* **Directions for this task**
One part of the entries below is wanted: the lines from the one containing "элементы присутствуют в" through the one containing "Данные неба". Write those out exactly and nothing else.

[Records excerpted from a collection]

********

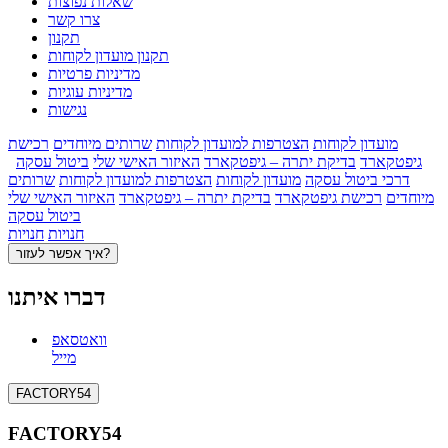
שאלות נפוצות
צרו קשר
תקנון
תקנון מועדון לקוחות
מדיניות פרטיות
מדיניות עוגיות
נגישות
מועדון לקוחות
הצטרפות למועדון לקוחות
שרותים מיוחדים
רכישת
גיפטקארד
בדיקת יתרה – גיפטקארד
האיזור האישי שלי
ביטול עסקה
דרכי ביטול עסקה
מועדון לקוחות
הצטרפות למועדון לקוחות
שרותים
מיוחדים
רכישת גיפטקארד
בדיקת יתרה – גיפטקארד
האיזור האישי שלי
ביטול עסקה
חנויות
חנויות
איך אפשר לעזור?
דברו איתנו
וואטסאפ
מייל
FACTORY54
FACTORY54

********

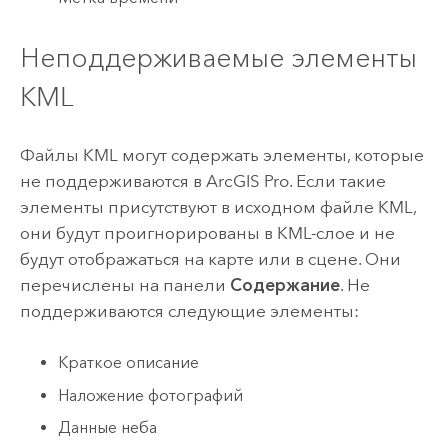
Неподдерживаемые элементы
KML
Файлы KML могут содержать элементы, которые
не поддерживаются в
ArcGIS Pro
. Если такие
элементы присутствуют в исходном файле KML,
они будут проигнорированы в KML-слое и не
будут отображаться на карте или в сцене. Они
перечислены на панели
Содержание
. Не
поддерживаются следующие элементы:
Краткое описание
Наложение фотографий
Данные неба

********

* **Output below**
элементы присутствуют в исходном файле KML,
они будут проигнорированы в KML-слое и не
будут отображаться на карте или в сцене. Они
перечислены на панели
Содержание
. Не
поддерживаются следующие элементы:
Краткое описание
Наложение фотографий
Данные неба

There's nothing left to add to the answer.